**Information provided**
——————
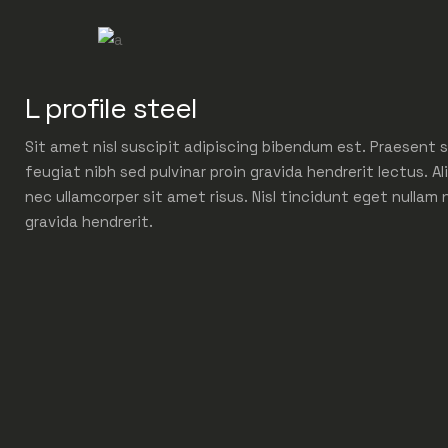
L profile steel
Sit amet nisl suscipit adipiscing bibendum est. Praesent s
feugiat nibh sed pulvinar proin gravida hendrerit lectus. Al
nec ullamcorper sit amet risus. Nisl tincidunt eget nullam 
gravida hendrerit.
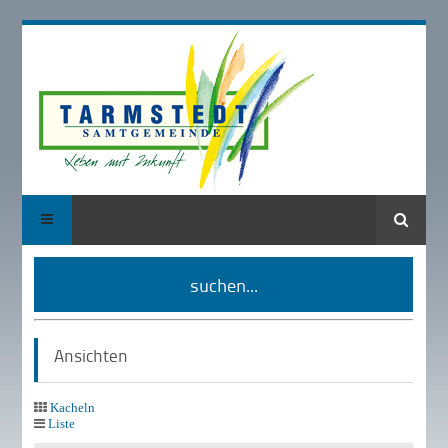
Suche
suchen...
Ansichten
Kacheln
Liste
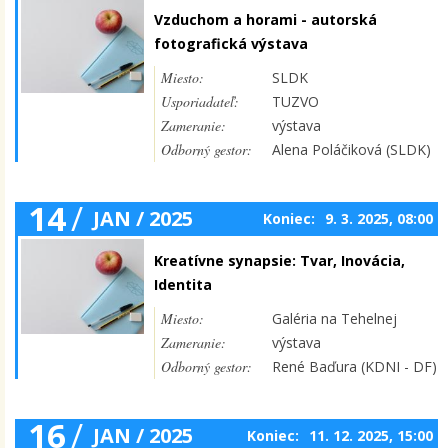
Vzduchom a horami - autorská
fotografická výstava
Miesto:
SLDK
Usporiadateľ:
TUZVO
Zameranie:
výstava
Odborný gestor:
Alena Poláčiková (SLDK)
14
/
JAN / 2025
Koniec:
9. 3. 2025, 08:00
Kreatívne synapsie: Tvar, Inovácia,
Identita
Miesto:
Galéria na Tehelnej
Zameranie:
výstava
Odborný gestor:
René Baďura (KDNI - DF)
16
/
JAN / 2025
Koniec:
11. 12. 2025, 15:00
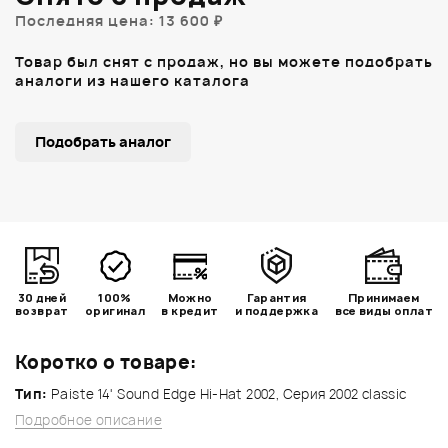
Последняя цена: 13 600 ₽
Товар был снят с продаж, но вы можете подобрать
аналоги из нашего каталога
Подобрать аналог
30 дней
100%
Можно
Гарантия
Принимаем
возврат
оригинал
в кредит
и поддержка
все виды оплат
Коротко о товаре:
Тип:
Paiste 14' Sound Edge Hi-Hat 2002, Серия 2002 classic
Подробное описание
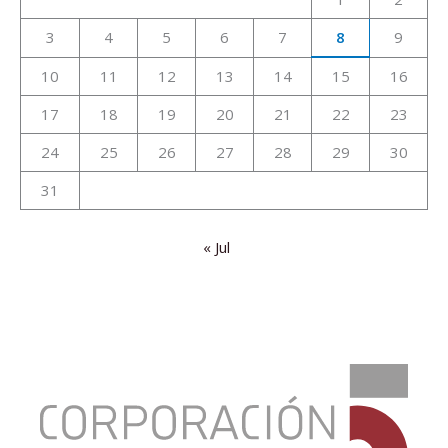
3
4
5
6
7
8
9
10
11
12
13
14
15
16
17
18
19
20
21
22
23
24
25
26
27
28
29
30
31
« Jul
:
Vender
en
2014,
——————
**Task statement**
From the first line to the last, set down the records exactly, leaving out images.

**Task response**
L profile steel
Sit amet nisl suscipit adipiscing bibendum est. Praesent s
feugiat nibh sed pulvinar proin gravida hendrerit lectus. Al
nec ullamcorper sit amet risus. Nisl tincidunt eget nullam 
gravida hendrerit.
Suche
suchen...
Ansichten
Kacheln
Liste
Vzduchom a horami - autorská
fotografická výstava
Miesto:
SLDK
Usporiadateľ:
TUZVO
Zameranie:
výstava
Odborný gestor:
Alena Poláčiková (SLDK)
14
/
JAN / 2025
Koniec:
9. 3. 2025, 08:00
Kreatívne synapsie: Tvar, Inovácia,
Identita
Miesto:
Galéria na Tehelnej
Zameranie:
výstava
Odborný gestor:
René Baďura (KDNI - DF)
16
/
JAN / 2025
Koniec:
11. 12. 2025, 15:00
Последняя цена: 13 600 ₽
Товар был снят с продаж, но вы можете подобрать
аналоги из нашего каталога
Подобрать аналог
30 дней
100%
Можно
Гарантия
Принимаем
возврат
оригинал
в кредит
и поддержка
все виды оплат
Коротко о товаре:
Тип:
Paiste 14' Sound Edge Hi-Hat 2002, Серия 2002 classic
Подробное описание
3
4
5
6
7
8
9
10
11
12
13
14
15
16
17
18
19
20
21
22
23
24
25
26
27
28
29
30
31
« Jul
:
Vender
en
2014,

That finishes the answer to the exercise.